Chronique Livre : LES JARDINS D’HIVER de Michel Moatti sur Quatre Sans Quatre

Quatre Sans Quatrième… de couv…

Buenos Aires, 1979. Qui est vraiment Jorge Neuman ? Un écrivain populaire, figure de la résistance à la junte militaire au pouvoir ? Ou un homme totalement détruit par la disparition de sa fille, puis de sa femme ?

J’ai rencontré Jorge Neuman par hasard, en pleine Guerre sale. Je l’ai ramassé sur le bord de la route, alors qu’il venait de s’enfuir d’un camp. Il m’a raconté, m’a ouvert les yeux. Il a voulu que je dise au monde entier ce qui se passait dans son pays, mais j’ai eu peur. Je suis rentré en France et lui a disparu.

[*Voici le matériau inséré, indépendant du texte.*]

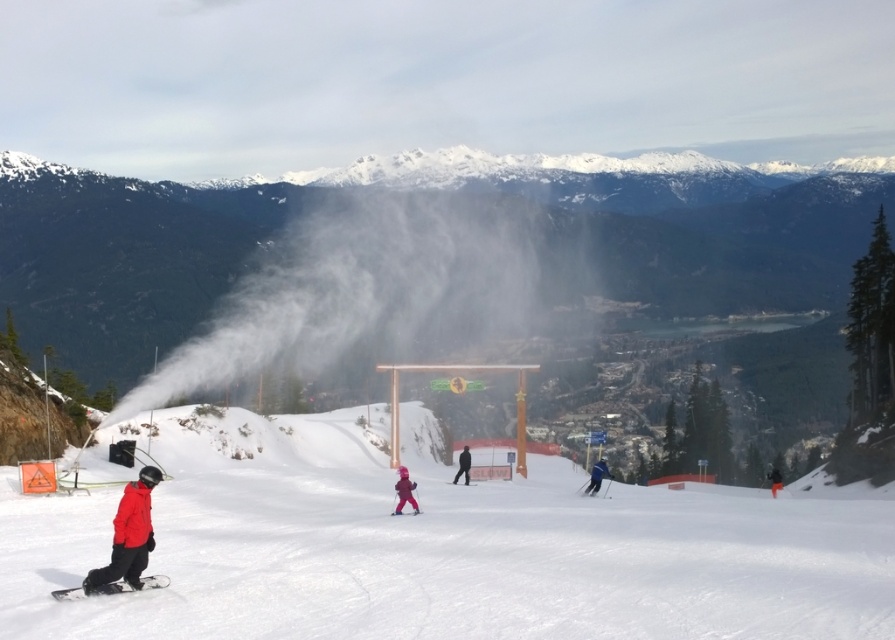 Can you confirm if black matte snowboard at lower left is positioned below matte blue ski at center?

Actually, black matte snowboard at lower left is above matte blue ski at center.

Is black matte snowboard at lower left bigger than matte blue ski at center?

No.

Between point (61, 598) and point (594, 492), which one is positioned behind?

Point (594, 492)

This screenshot has width=895, height=640. I want to click on black matte snowboard at lower left, so click(131, 584).

Can you confirm if white powdery snow at lower left is bigger than matte blue ski at center?

Yes.

Describe the element at coordinates (437, 547) in the screenshot. This screenshot has width=895, height=640. I see `white powdery snow at lower left` at that location.

This screenshot has height=640, width=895. Find the location of `white powdery snow at lower left`. white powdery snow at lower left is located at coordinates (437, 547).

Which is behind, point (160, 582) or point (469, 458)?

Point (469, 458)

Can you confirm if black matte snowboard at lower left is taller than matte pink snowsuit at center?

No, black matte snowboard at lower left is not taller than matte pink snowsuit at center.

Which is in front, point (67, 596) or point (454, 476)?

Point (67, 596)

Find the location of a particular element. black matte snowboard at lower left is located at coordinates (131, 584). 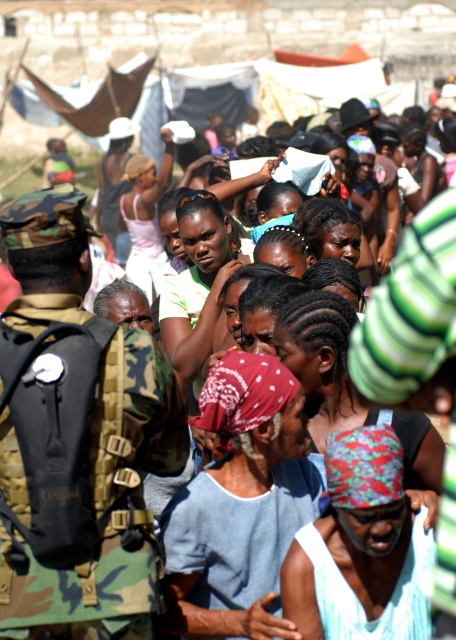 Does light blue fabric at center appear on the right side of matte black sunglasses at center?

Yes, light blue fabric at center is to the right of matte black sunglasses at center.

Is light blue fabric at center thinner than matte black sunglasses at center?

No.

Does point (213, 579) come behind point (191, 321)?

No, it is not.

Locate an element on the screen. The image size is (456, 640). light blue fabric at center is located at coordinates (239, 504).

Can you confirm if light blue fabric at center is positioned below multicolored fabric headscarf at center?

Yes.

Does light blue fabric at center have a greater height compared to multicolored fabric headscarf at center?

Yes, light blue fabric at center is taller than multicolored fabric headscarf at center.

Who is more forward, (238, 566) or (333, 317)?

Point (238, 566) is more forward.

Find the location of a particular element. The height and width of the screenshot is (640, 456). light blue fabric at center is located at coordinates (239, 504).

What do you see at coordinates (97, 497) in the screenshot? The width and height of the screenshot is (456, 640). I see `camo uniform at left` at bounding box center [97, 497].

At what (x,y) coordinates should I click in order to perform the action: click on camo uniform at left. Please return your answer as a coordinate pair (x, y). Looking at the image, I should click on (97, 497). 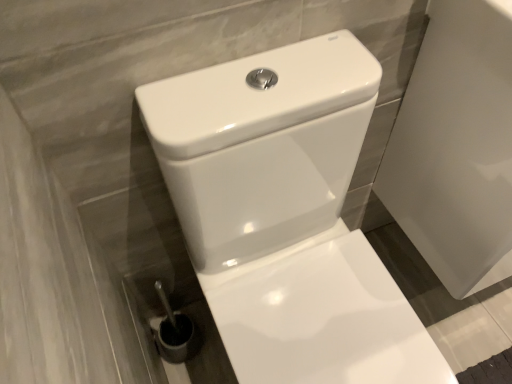 Question: Which is correct: white glossy porcelain at right is inside white glossy toilet at center, or outside of it?

Choices:
 (A) outside
 (B) inside

Answer: (A)

Question: Would you say white glossy porcelain at right is to the left or to the right of white glossy toilet at center in the picture?

Choices:
 (A) left
 (B) right

Answer: (B)

Question: Considering the positions of white glossy porcelain at right and white glossy toilet at center in the image, is white glossy porcelain at right taller or shorter than white glossy toilet at center?

Choices:
 (A) short
 (B) tall

Answer: (A)

Question: Considering the positions of point (323, 183) and point (415, 66), is point (323, 183) closer or farther from the camera than point (415, 66)?

Choices:
 (A) closer
 (B) farther

Answer: (A)

Question: Considering the positions of white glossy toilet at center and white glossy porcelain at right in the image, is white glossy toilet at center bigger or smaller than white glossy porcelain at right?

Choices:
 (A) big
 (B) small

Answer: (A)

Question: In the image, is white glossy toilet at center on the left side or the right side of white glossy porcelain at right?

Choices:
 (A) left
 (B) right

Answer: (A)

Question: From a real-world perspective, is white glossy toilet at center above or below white glossy porcelain at right?

Choices:
 (A) below
 (B) above

Answer: (A)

Aujourd’hui, quarante années plus tard, je recherche ses traces partout où il a pu en laisser. Je cherche ceux qui ont croisé sa route, comme le sinistre capitaine Vidal, qui a sans doute assassiné celles qu’il aimait. Je cherche, et maintenant j’ai peur de ce que je vais trouver.


L’extrait

« Quand Neuman avait commencé à parler, la peur s’était installée. Nous avions soudain changé de registre. Adieu Perù Beach, les cartes postales du rio et la vie tropicale. Une zone froide s’était coagulée entre mes épaules. Où ce type allait-il me conduire ? Vers quels abîmes m’entraînait-il ?
Je l’écoutais parler mais sa voix venait d’un autre monde. Il fallait m’éloigner de lui.
- Alors, vous voulez le voir ? répéta-t-il.
Neuman me fit l’impression d’un de ces types qui guettent dans les coins sombres, dans les grandes villes des pays pauvres, et qui cherchent à vous entraîner dans des combines aux lisières du légal. De la drogue, des filles mineures, des trafics de devises à la con. Sans attendre ma réponse, il posa sur la table un portrait en noir et blanc. Instinctivement, j’ai penché mon visage et approché mes yeux. Un type, vaguement blond. Un grand sourire de sénateur américain aux lèvres. Un costume clair à la veste aux larges revers, genre blazer. Et des yeux de vipères, glacés et sanguinaires.
- C’est lui. C’est Vidal. Vous voyez.
Le serveur est arrivé. Il a posé deux cafés de part et d’autre de la photo, en nous regardant par en dessous. Non, Neuman n’avait rien perdu de sa nonchalance et de son imprudence. L’affaire était lancée. Si les services de sécurité avaient des indicateurs dans les cafés du centre-ville (ce qui devait constituer l’une des priorités des services de sécurité des régimes autoritaires), tout allait se terminer dans moins de cinq minutes. Le petit serveur à moustache allait passer un coup de fil, et la Ford Falcon allait se ranger le long du trottoir. Par la grande baie, nous verrions en sortir les quatre types en blouson beige ou veste de cuir noir, et sans la moindre hésitation, ils se dirigeraient vers notre table. Nous en ressortirions traînés par les jambes, moulinant des bras sous les coups de rangers et ils nous balanceraient sur le siège arrière, le visage en sang et la chair des bras raclée par le bitume.
À moins que la vieille fleuriste se mette à arroser notre coin au 45 ACP. Les balles de gros calibre allaient tout réduire en miettes. Nous, la photographie de Vidal et nos deux cafés. Il s’en fichait. Il lança :
- J’ai collecté des centaines de témoignages sur son action dans le Batallón IV... » (p. 46-47)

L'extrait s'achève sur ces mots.